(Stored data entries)
========================
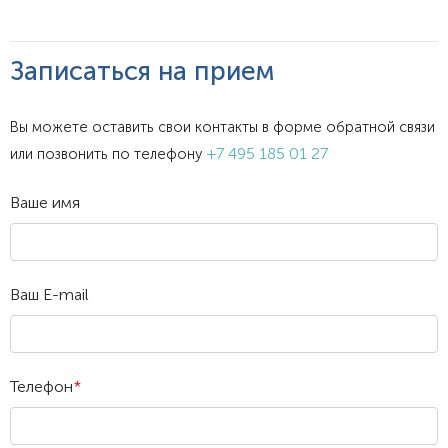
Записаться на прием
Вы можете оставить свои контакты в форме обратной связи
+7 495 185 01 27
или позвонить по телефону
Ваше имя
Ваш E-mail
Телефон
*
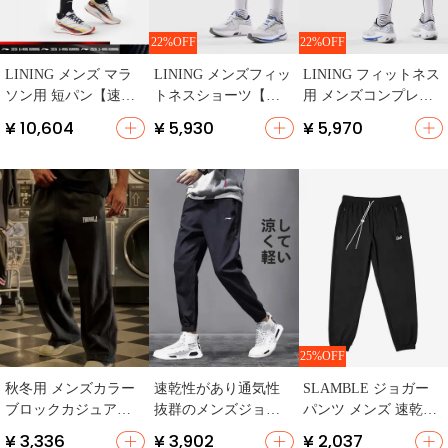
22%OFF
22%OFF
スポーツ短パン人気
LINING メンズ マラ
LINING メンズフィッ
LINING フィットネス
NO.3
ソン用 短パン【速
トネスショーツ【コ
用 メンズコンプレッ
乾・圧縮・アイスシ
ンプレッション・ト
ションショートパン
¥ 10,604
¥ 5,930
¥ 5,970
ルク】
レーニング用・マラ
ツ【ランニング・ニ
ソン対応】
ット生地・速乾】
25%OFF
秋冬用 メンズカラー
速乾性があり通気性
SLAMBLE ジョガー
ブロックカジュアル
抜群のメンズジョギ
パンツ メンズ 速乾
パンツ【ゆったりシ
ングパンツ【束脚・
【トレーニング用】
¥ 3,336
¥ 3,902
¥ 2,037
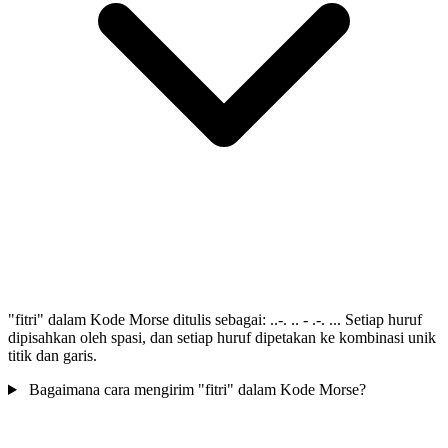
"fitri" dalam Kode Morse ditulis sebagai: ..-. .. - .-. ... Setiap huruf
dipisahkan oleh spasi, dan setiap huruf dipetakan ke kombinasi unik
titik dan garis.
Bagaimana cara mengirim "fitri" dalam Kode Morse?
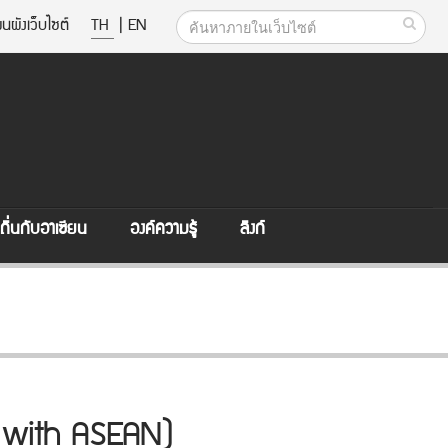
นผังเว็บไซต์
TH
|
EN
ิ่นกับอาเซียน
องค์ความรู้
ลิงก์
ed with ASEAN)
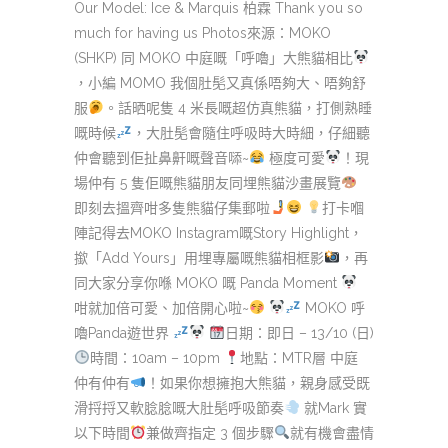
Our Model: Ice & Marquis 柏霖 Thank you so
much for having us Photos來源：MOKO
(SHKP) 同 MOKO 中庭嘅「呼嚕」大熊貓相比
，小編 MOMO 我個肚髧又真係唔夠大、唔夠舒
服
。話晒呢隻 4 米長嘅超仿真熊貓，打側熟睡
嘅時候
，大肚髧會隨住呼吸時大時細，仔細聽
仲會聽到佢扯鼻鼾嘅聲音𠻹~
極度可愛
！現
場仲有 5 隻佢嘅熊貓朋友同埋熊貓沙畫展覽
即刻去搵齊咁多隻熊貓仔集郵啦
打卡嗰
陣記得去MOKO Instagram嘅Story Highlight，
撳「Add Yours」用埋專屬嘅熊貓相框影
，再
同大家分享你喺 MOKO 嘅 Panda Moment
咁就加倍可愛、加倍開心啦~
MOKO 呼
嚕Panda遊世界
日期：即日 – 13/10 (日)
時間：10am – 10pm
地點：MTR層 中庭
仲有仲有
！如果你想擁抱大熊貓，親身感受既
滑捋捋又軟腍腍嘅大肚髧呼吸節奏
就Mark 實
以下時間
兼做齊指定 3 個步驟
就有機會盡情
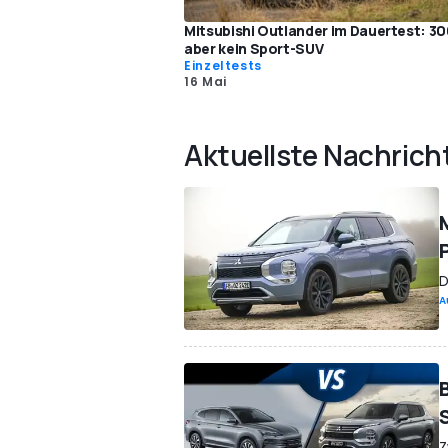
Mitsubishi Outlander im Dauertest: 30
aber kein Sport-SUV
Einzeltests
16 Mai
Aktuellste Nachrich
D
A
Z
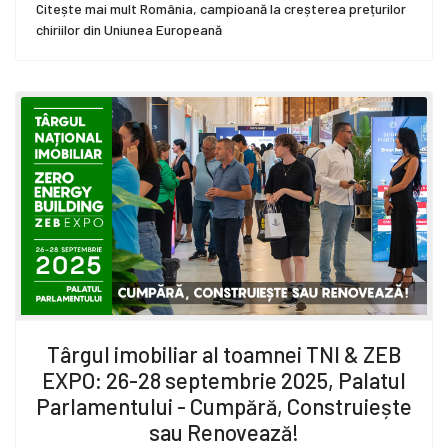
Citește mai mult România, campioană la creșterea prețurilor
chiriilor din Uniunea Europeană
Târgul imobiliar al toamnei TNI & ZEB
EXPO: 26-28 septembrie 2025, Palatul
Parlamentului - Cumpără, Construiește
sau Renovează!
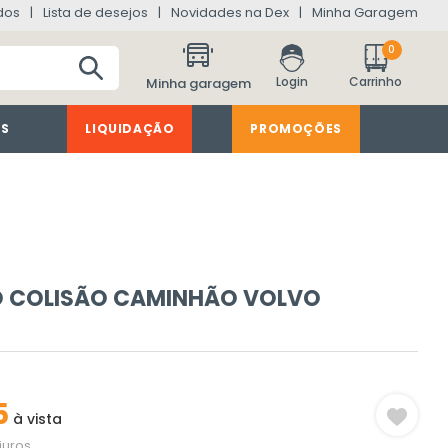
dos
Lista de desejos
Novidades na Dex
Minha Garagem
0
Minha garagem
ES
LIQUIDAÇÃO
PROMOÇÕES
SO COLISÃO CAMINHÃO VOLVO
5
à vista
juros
========================
WHAT IS NEEDED> From the data above, copy each line that holds "huruf".

EXERCISE ANSWER>
"fitri" dalam Kode Morse ditulis sebagai: ..-. .. - .-. ... Setiap huruf
dipisahkan oleh spasi, dan setiap huruf dipetakan ke kombinasi unik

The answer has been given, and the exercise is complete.